THE TASK: Reply with nothing but the number of lines in the data below where the word "тебя" occurs.

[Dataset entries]

○ ○ ○ ○ ○

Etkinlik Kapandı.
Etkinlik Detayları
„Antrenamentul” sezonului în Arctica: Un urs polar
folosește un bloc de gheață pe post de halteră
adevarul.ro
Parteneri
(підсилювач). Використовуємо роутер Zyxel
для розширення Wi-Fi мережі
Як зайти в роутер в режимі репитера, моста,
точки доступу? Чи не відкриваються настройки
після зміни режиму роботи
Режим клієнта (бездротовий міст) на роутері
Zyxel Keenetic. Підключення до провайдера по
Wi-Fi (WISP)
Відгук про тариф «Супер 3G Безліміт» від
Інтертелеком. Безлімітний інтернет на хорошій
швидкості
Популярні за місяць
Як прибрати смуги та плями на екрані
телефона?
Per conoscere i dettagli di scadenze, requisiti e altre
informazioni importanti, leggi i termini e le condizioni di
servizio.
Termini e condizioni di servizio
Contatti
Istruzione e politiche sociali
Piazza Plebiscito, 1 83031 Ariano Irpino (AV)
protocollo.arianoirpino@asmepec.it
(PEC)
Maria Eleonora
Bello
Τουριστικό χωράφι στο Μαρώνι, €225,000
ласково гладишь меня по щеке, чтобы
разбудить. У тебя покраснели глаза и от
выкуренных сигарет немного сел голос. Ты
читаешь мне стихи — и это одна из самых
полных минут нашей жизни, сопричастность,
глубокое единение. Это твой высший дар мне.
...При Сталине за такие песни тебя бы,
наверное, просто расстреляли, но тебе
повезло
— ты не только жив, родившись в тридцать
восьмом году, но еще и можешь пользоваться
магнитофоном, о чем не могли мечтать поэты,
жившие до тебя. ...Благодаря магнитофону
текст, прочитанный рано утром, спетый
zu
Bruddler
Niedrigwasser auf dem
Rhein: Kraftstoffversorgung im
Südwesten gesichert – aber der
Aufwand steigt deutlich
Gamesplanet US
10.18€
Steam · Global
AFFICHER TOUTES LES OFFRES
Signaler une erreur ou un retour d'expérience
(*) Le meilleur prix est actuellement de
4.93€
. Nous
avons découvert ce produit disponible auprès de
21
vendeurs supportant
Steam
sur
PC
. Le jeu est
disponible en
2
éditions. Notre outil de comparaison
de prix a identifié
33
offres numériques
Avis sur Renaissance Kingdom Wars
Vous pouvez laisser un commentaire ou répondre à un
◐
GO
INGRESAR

○ ○ ○ ○ ○

RESULT OF THE EXERCISE: 3